Phlebotomists typically enter the occupation with a postsecondary nondegree award from a phlebotomy program. Almost all employers look for phlebotomists who have earned professional certification.

Education and Training

Phlebotomists typically enter the occupation with a postsecondary nondegree award from a phlebotomy program. Programs are available from community colleges, vocational schools, or technical schools. These programs usually take less than 1 year to complete and lead to a certificate or diploma. Programs have classroom sessions and laboratory work and include instruction in anatomy, physiology, and medical terminology. Phlebotomists also learn specific procedures on how to identify, label, and track blood samples.

Many phlebotomists enter the occupation with a high school diploma and are trained to be a phlebotomist on the job.

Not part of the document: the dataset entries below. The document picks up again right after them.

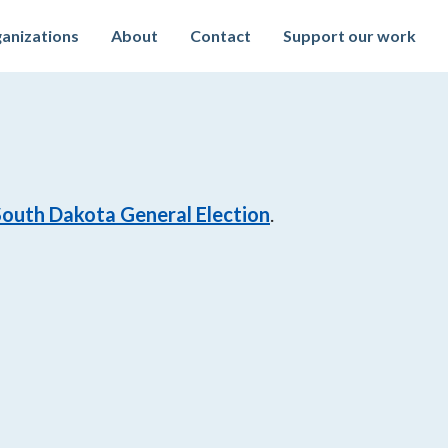
anizations
About
Contact
Support our work
South Dakota General Election
.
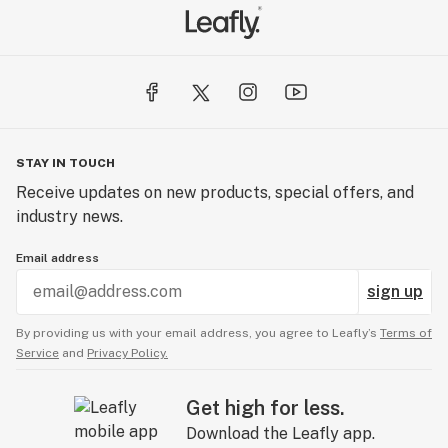
STAY IN TOUCH
Receive updates on new products, special offers, and
industry news.
Email address
sign up
By providing us with your email address, you agree to Leafly’s
Terms of
Service
and
Privacy Policy.
Get high for less.
Download the Leafly app.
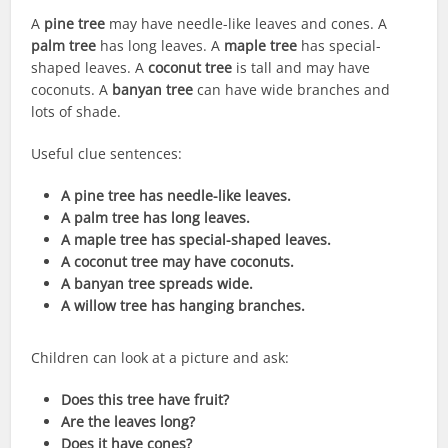
A
pine tree
may have needle-like leaves and cones. A
palm tree
has long leaves. A
maple tree
has special-
shaped leaves. A
coconut tree
is tall and may have
coconuts. A
banyan tree
can have wide branches and
lots of shade.
Useful clue sentences:
A pine tree has needle-like leaves.
A palm tree has long leaves.
A maple tree has special-shaped leaves.
A coconut tree may have coconuts.
A banyan tree spreads wide.
A willow tree has hanging branches.
Children can look at a picture and ask:
Does this tree have fruit?
Are the leaves long?
Does it have cones?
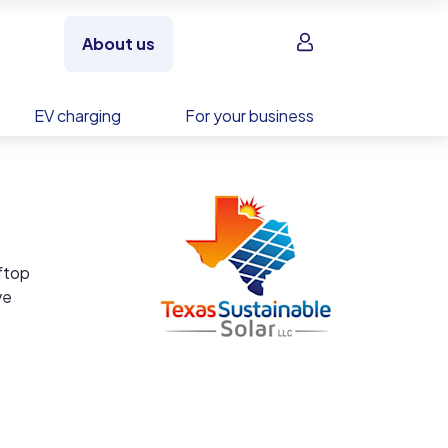
Sign in
About us
EV charging
For your business
oftop
ve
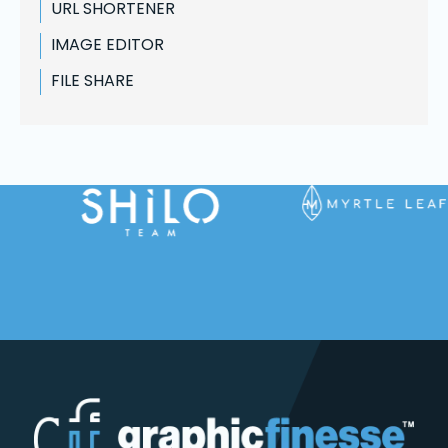
URL SHORTENER
IMAGE EDITOR
FILE SHARE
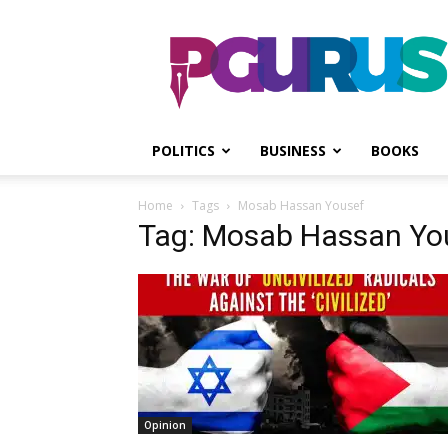
PGurus
POLITICS
BUSINESS
BOOKS
Home
Tags
Mosab Hassan Yousef
Tag: Mosab Hassan Yo
Opinion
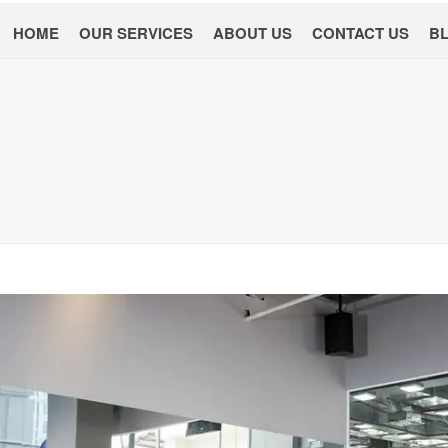
HOME
OUR SERVICES
ABOUT US
CONTACT US
B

Licenses, Certifications, and Registrations

Almost all employers prefer to hire phlebotomists who have earned professional certification.

Several organizations offer certifications for phlebotomists. The National Center for Competency Testing (NCCT), National Healthcareer Association (NHA), the American Society for Clinical Pathology (ASCP), and the American Medical Technologists (AMT) offer Phlebotomy Technician certifications.

Candidates for certification typically need some classroom education, as well as some clinical experience. Certification testing usually includes a written exam and may include practical components, such as drawing blood. Requirements vary by certifying organization. California, Louisiana, Nevada, and Washington require their phlebotomists to be certified.

Important Qualities

Compassion. Some patients or clients are afraid of having their blood drawn, so phlebotomists should be caring in performing their duties.

Detail oriented. Phlebotomists must draw the correct vials of blood for the tests ordered, track vials of blood, and enter data into a database. Attention to detail is necessary; otherwise, the specimens may be misplaced or lost, or a patient may be injured.

Dexterity. Phlebotomists work with their hands, and they must be able to use their equipment efficiently and properly.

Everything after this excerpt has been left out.